_TASK_. Filtering the records below, copy only those lines that include the word "Violence".

[[ INPUT DATA, beginning ]]

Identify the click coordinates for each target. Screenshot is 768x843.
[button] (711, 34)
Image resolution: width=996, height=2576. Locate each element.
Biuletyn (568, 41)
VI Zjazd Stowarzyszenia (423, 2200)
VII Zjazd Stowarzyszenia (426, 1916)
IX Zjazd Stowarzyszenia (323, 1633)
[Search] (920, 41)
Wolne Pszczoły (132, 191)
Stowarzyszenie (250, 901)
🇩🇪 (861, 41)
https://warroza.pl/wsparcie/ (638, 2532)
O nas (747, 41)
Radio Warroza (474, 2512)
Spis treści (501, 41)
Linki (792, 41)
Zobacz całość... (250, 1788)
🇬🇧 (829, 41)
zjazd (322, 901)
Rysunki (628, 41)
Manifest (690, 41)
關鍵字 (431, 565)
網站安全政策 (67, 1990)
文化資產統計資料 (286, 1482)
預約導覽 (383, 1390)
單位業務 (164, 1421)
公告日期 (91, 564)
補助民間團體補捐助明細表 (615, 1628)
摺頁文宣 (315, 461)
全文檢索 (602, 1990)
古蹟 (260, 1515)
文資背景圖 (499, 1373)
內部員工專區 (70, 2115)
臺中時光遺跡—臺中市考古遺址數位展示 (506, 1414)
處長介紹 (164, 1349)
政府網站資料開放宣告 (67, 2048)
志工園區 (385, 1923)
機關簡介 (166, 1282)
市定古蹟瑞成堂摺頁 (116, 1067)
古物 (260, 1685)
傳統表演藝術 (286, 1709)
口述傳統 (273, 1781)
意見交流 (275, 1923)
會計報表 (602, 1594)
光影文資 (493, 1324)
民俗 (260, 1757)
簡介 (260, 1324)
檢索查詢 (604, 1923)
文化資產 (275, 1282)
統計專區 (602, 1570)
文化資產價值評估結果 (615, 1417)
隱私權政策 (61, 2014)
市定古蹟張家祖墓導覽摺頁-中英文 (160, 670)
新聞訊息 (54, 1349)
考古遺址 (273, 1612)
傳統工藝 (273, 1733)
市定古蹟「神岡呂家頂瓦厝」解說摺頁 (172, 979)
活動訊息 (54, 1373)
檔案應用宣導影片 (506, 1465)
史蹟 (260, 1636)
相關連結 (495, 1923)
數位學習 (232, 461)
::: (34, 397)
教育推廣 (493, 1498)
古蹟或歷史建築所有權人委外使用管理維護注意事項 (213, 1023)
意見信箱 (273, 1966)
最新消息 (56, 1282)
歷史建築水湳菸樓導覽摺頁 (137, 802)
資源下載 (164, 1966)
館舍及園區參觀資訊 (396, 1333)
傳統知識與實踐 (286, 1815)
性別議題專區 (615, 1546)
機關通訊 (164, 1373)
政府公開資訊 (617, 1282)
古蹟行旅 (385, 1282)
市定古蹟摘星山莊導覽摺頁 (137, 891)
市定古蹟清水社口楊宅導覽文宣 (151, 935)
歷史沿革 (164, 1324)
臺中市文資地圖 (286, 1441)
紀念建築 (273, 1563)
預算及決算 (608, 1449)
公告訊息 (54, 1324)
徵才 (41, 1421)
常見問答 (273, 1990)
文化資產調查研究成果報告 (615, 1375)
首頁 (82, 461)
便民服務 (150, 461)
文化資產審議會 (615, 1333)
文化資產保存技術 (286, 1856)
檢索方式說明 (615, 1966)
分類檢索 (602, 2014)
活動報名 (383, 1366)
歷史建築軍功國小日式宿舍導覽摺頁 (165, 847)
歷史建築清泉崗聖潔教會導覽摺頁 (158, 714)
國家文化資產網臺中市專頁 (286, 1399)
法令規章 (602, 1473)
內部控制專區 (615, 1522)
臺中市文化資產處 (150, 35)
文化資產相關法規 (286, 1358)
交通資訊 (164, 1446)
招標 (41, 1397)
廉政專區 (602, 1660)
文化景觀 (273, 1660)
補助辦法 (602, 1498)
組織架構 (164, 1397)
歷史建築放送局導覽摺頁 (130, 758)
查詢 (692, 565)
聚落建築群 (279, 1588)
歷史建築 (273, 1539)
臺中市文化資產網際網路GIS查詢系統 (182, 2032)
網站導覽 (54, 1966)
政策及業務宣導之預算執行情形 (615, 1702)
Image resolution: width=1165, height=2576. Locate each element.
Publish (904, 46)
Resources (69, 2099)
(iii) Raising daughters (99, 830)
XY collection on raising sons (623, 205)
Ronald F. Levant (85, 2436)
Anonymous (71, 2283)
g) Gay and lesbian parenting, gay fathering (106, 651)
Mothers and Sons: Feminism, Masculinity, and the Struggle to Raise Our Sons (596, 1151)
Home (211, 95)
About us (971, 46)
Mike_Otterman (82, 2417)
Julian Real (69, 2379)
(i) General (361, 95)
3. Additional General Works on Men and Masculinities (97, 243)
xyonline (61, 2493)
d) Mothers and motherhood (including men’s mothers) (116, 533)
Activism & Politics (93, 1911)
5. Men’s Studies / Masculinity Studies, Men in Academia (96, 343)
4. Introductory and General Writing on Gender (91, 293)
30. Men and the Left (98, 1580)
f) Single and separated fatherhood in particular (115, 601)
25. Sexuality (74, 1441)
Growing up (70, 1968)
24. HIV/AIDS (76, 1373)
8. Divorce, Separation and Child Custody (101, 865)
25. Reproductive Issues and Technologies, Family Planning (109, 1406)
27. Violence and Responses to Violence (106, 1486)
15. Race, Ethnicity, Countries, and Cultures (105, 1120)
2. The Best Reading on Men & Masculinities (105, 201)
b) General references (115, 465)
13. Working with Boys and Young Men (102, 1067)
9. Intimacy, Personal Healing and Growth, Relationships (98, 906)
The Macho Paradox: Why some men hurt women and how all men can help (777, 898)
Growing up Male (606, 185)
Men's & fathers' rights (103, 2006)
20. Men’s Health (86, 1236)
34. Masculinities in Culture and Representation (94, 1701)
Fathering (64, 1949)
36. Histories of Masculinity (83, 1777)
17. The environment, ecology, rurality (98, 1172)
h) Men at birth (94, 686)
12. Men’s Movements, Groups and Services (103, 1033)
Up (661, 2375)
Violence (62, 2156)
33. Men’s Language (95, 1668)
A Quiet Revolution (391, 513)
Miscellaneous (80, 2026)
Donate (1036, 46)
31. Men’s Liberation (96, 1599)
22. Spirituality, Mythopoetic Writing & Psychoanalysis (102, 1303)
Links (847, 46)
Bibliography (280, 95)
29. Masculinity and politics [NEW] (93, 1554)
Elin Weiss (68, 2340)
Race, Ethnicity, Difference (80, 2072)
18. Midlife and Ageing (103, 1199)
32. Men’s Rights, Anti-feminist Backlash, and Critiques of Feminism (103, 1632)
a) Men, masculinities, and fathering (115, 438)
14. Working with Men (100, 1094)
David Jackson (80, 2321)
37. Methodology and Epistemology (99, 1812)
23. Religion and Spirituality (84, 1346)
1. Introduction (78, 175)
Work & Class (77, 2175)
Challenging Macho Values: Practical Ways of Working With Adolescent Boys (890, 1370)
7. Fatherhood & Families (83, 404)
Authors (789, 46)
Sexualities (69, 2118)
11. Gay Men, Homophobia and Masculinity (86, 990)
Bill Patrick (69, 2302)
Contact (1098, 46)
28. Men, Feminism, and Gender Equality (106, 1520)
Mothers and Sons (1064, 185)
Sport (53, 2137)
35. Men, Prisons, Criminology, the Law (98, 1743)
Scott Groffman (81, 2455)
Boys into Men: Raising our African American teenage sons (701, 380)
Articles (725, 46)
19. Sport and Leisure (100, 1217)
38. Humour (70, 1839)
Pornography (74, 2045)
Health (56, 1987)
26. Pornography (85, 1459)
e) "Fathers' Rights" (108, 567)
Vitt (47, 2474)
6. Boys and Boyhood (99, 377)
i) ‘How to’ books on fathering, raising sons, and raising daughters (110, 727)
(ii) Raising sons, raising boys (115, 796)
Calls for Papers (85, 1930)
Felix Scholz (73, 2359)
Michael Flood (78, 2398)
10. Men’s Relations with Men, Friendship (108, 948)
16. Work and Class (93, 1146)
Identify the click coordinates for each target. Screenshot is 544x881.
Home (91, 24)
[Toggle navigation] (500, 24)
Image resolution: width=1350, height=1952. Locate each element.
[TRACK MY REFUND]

[[ INPUT DATA, end ]]

_WRITTEN REPLY_.
27. Violence and Responses to Violence (106, 1486)
Violence (62, 2156)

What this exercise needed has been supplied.